PALERMO – Dalle parole di odio fino al gesto di coprirsi il volto per evitare di essere fotografata. Uno scatto, all’uscita dal cimitero di Castelvetrano, che traccia l’evoluzione di un rapporto perduto e infine ritrovato fra padre e figlia. Rinsaldato al punto da scegliere di chiamarsi Lorenza Messina Denaro.
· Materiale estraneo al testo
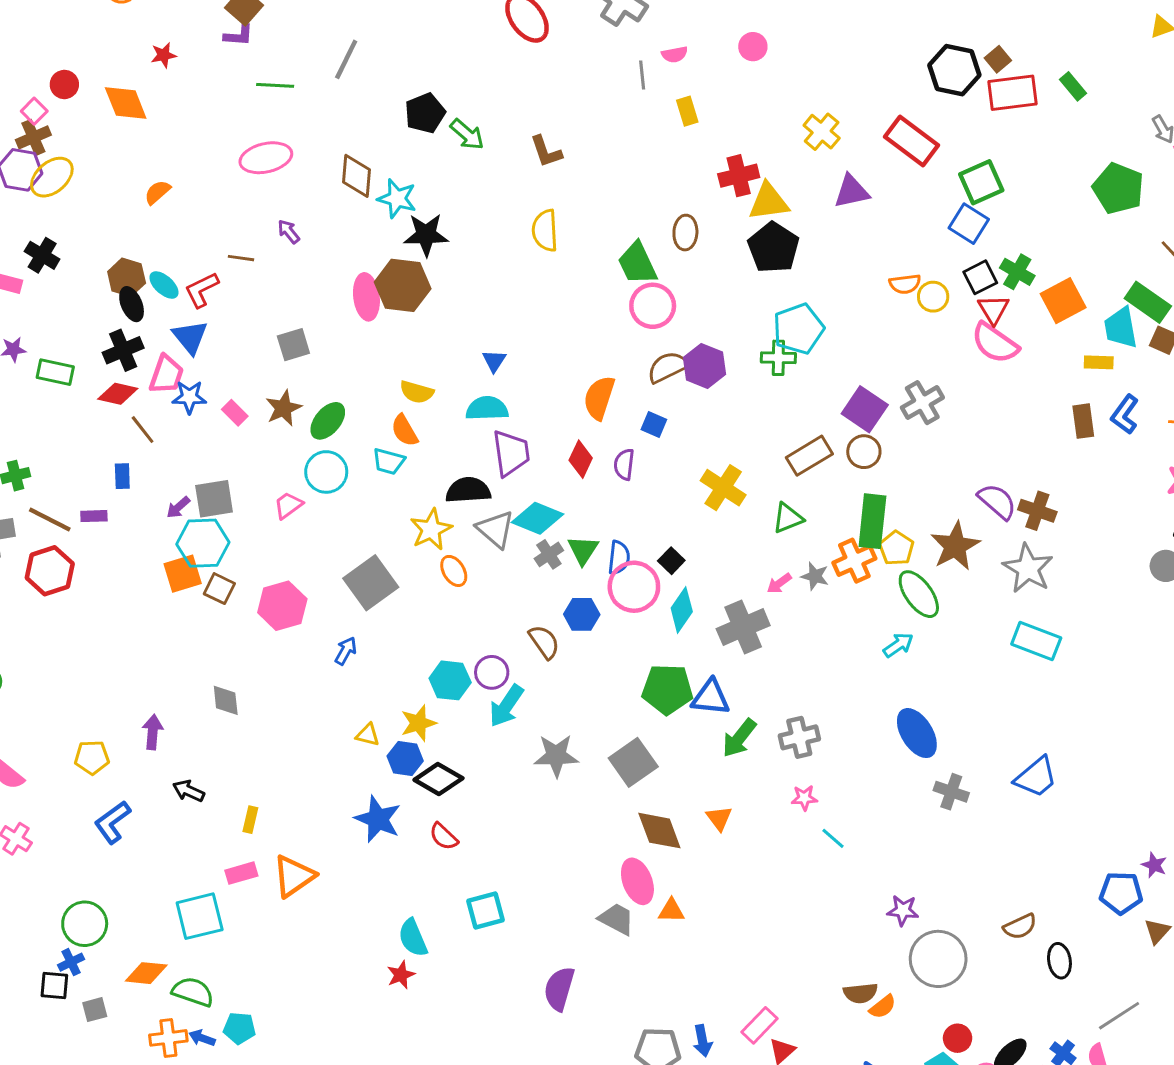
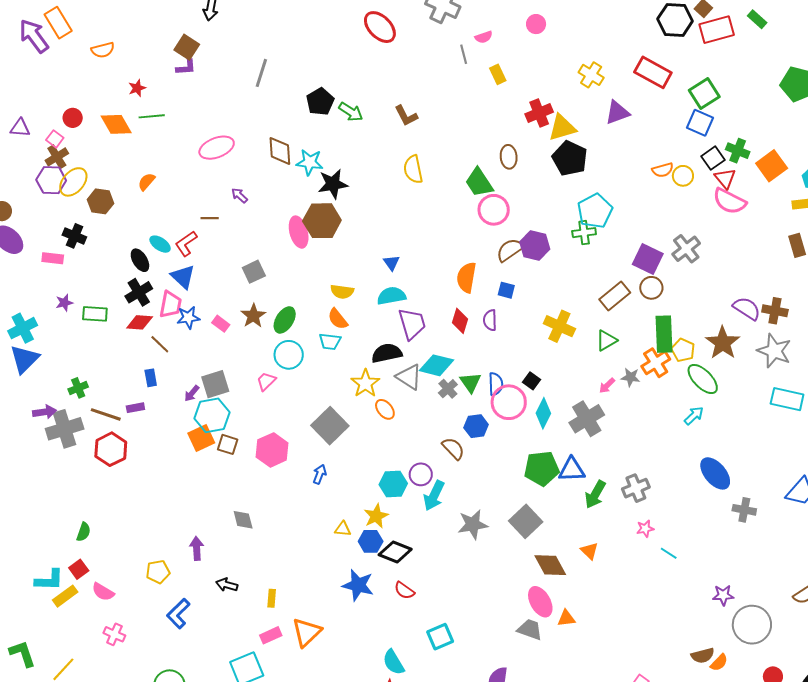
green line: (275, 85) -> (152, 116), moved
brown hexagon: (127, 277) -> (101, 201), moved

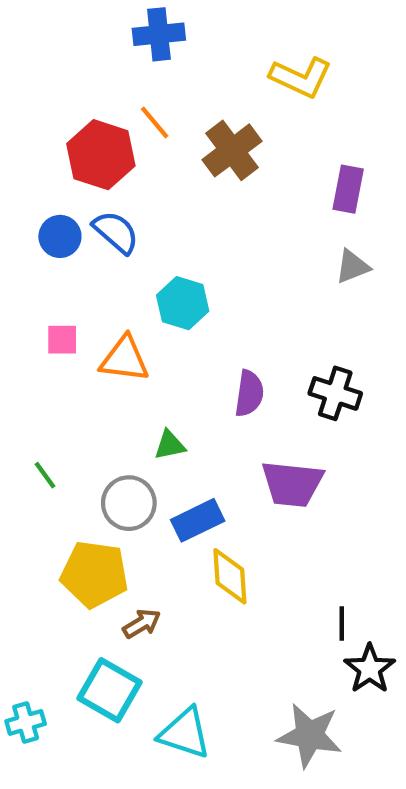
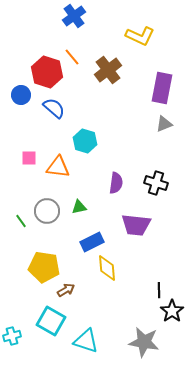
blue cross: (159, 34) -> (74, 16), turned -30
purple rectangle: (348, 189) -> (162, 88), size x1.4
blue circle: (60, 236) -> (21, 95), moved
gray circle: (129, 503) -> (47, 211), moved

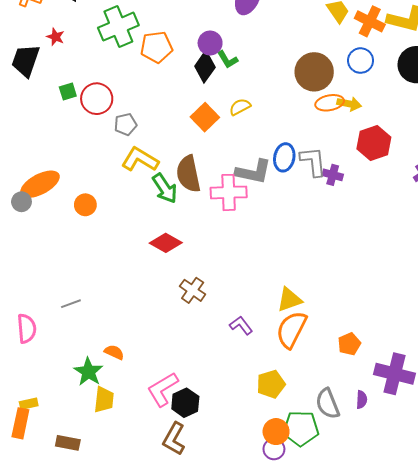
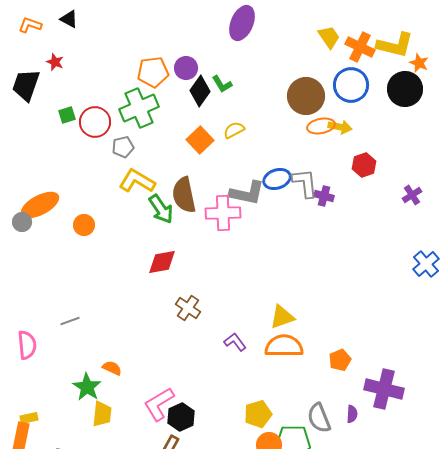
green cross: (118, 27) -> (139, 108), moved
purple circle: (210, 43) -> (186, 68), moved
blue circle: (361, 61) -> (351, 85), size x1.4
red hexagon: (374, 143) -> (364, 165), size x0.7
blue ellipse: (284, 157) -> (277, 179), turned 60
red diamond: (166, 243) -> (162, 262), turned -40
orange semicircle: (291, 330) -> (284, 346), turned 63
yellow pentagon: (271, 384) -> (258, 414), moved

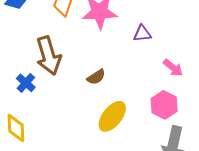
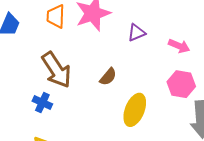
purple triangle: (142, 34) -> (136, 33), moved

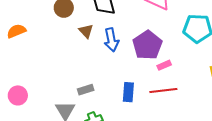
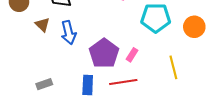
purple pentagon: (147, 45) -> (104, 53), moved
pink rectangle: (164, 65) -> (132, 55), moved, turned -32

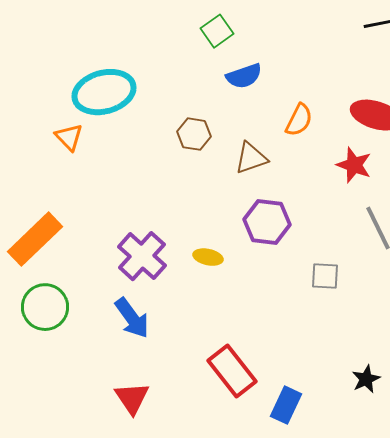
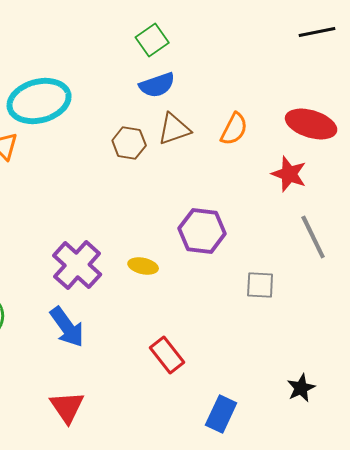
blue semicircle: (244, 76) -> (157, 85), moved
brown triangle: (251, 158) -> (174, 129), moved
red rectangle: (232, 371) -> (167, 355), moved, size x0.7

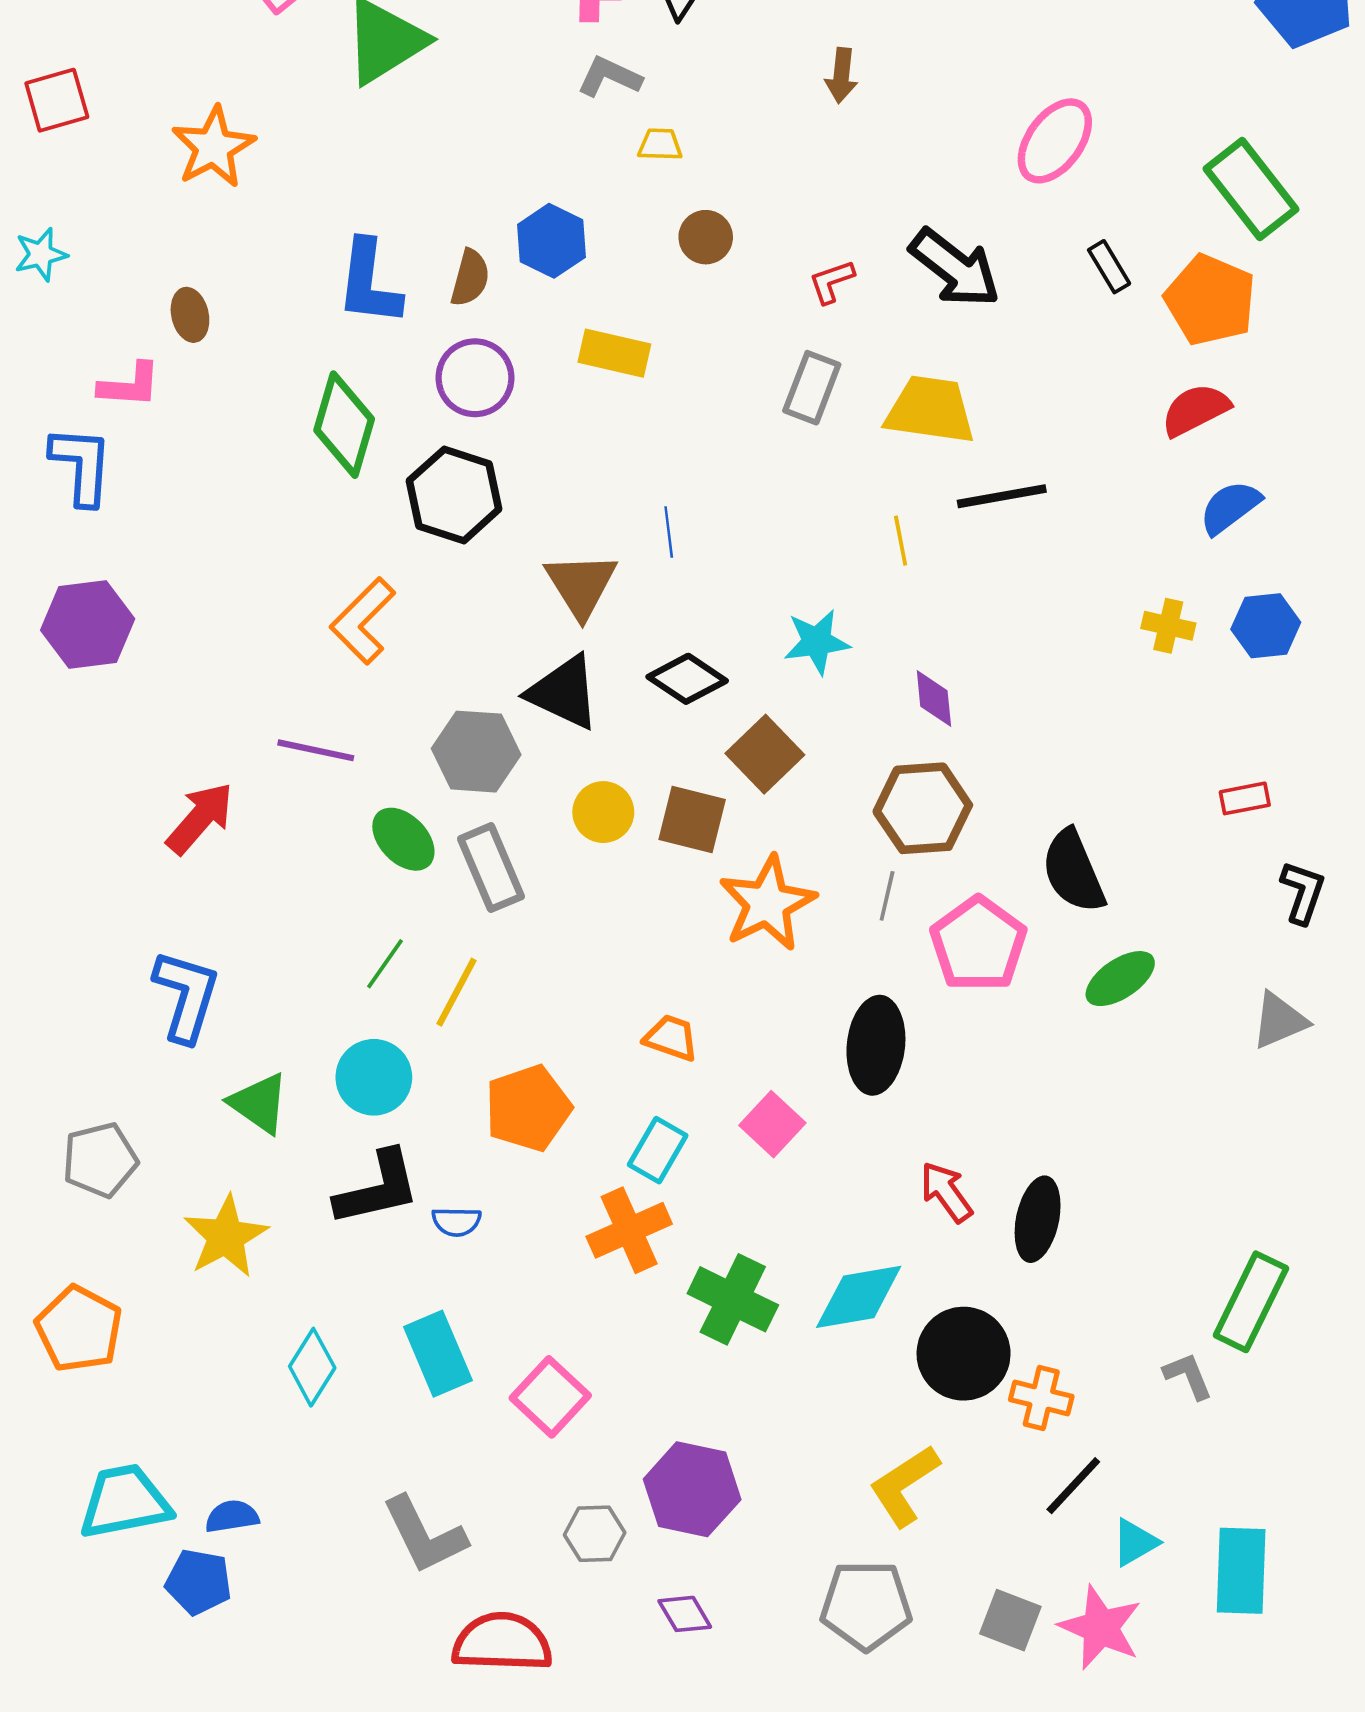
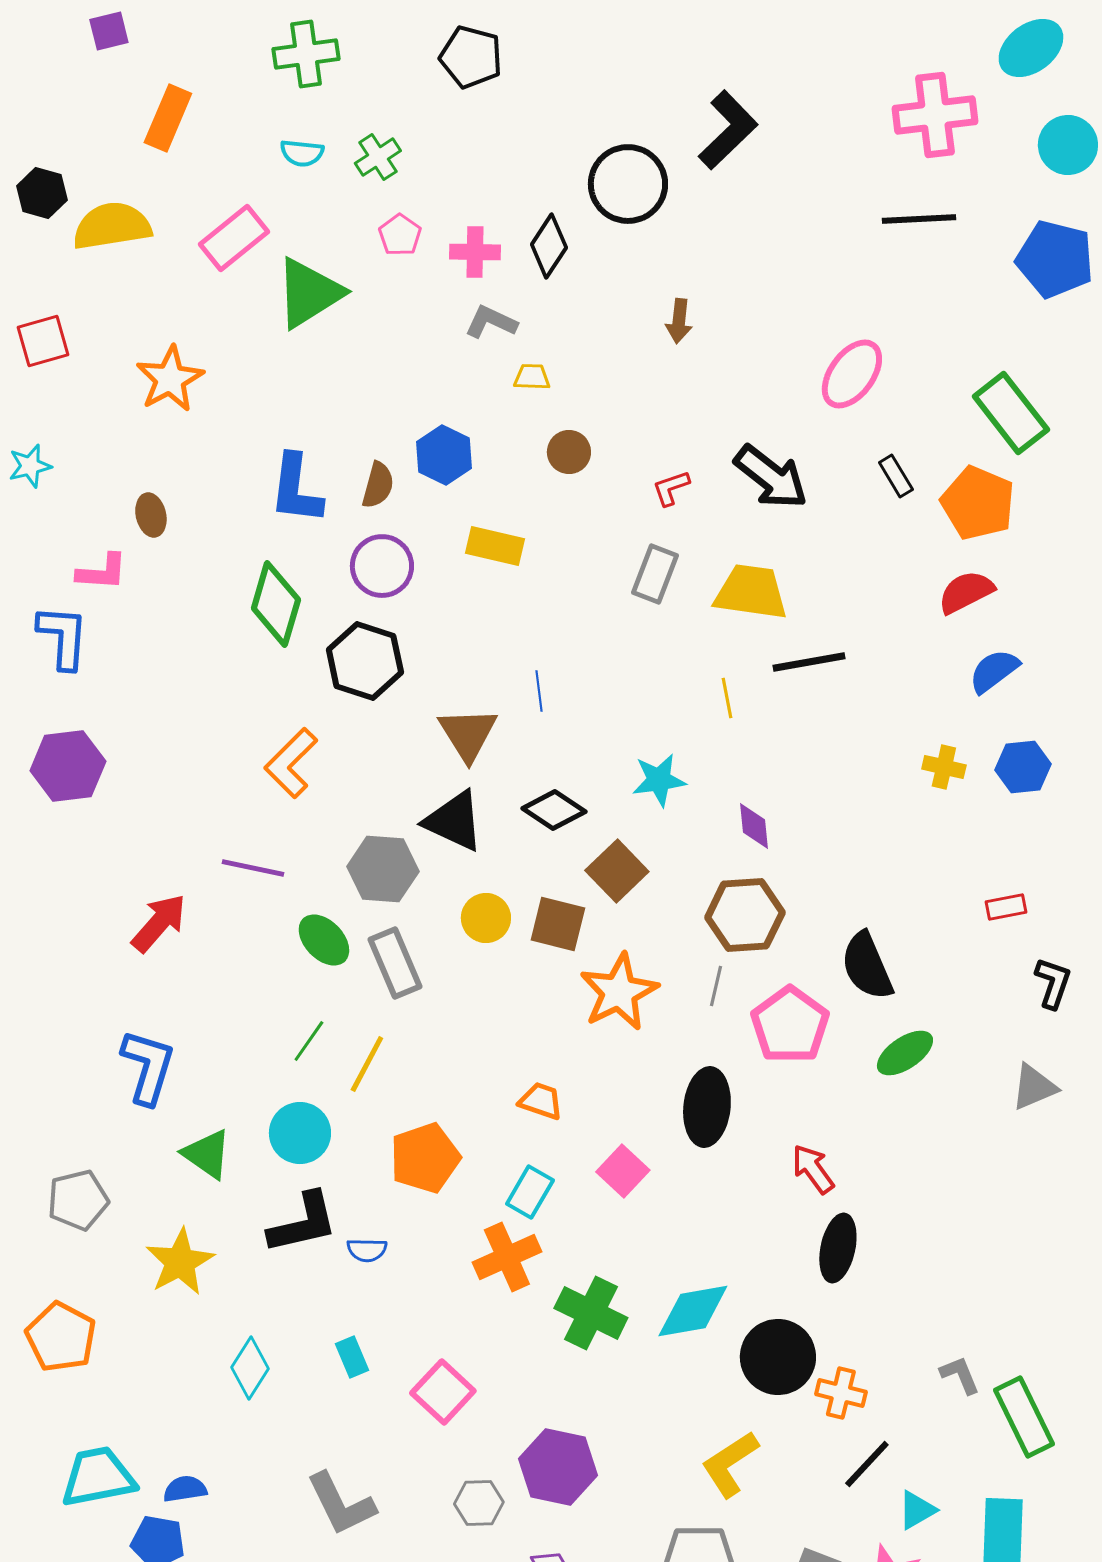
red arrow: (946, 1192) -> (813, 1169), moved
green rectangle: (1251, 1302) -> (1024, 1417), moved, turned -52
cyan rectangle: (438, 1354) -> (352, 1357), size x0.6

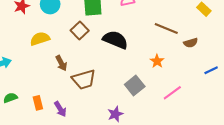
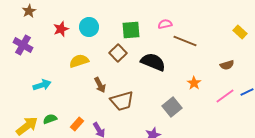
brown line: (166, 29) -> (185, 41), moved
pink line: (172, 93) -> (225, 96), moved
orange rectangle: (38, 103) -> (77, 124), turned 56

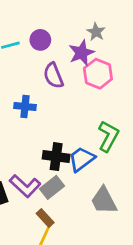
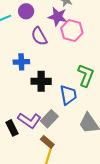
purple star: (81, 53) -> (58, 17), turned -30
black cross: (56, 157) -> (41, 81), moved
blue trapezoid: (82, 159) -> (68, 95), turned 125

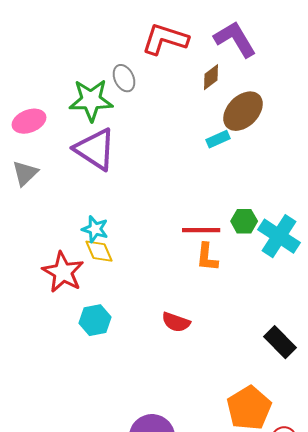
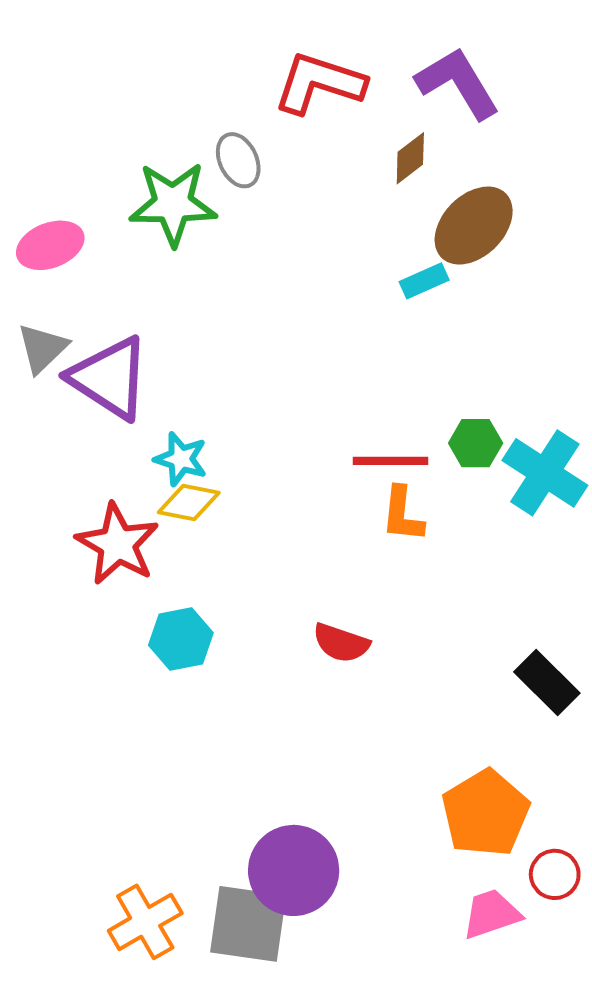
purple triangle: (95, 149) -> (110, 378), moved
yellow diamond: (99, 251) -> (189, 502), turned -56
Il punto di svolta è stato il colloquio dello scorso aprire. Matteo Messina Denaro era stato arrestato due mesi prima, la figlia – nata durante la latitanza – è andata a trovarlo in carcere a L’Aquila. Era la prima volta che si parlavano anche se su questo non può esserci certezza.
Il padre la chiamava “sciacqualattuga” nelle lettere smistate ai parenti. La paragonava ad un’altra ragazza, Martina Gentile, la figlia della maestra Laura Bonafede. E non era un paragone lusinghiero per Lorenza: “Io ho cresciuto una figlia che non è mia figlia biologica, ma per me è mia figlia, e mi ha dato l’amore di una figlia, mi ha voluto bene e mi vuole bene, ha molto di me perché l’ho insegnata io, se vedessi il suo comportamento ti sembrerei io al femminile. Che voglio dire? Che non sono stato solo e che sciacqualattuga non significa più niente per me”, scriveva il boss alla sorella Giovanna.
“Ebbene nessuno ha fatto la fine di Lorenza, sono tutte sistemate, che voglio dire? È l’ambiente in cui cresci che ti forma, e lei è cresciuta molto male – scriveva in un altro passaggio –. La mancanza del padre non è di per sé motivo di degenerazione educativa, è solo Lorenza che è degenerata nell’intimo, le altre di cui so sono tutte cresciute onestamente”.
“Perché non vuole vedermi, perché è arrabbiata con me”, si chiedeva il capomafia di Castelvetrano che nel giorno del diciassettesimo compleanno della ragazza, il 17 dicembre 2013, in un quaderno con l’immagine di un quadro di Van Gogh in copertina annotava: “Ogni mondo ha i suoi demoni diversi da quelli degli altri. Stai lontana dai mondi che non conosci. Io sono entrato in altri mondi al prezzo della sofferenza, ma tu non osare mai, ti prego. È il solo augurio che oggi posso farti”.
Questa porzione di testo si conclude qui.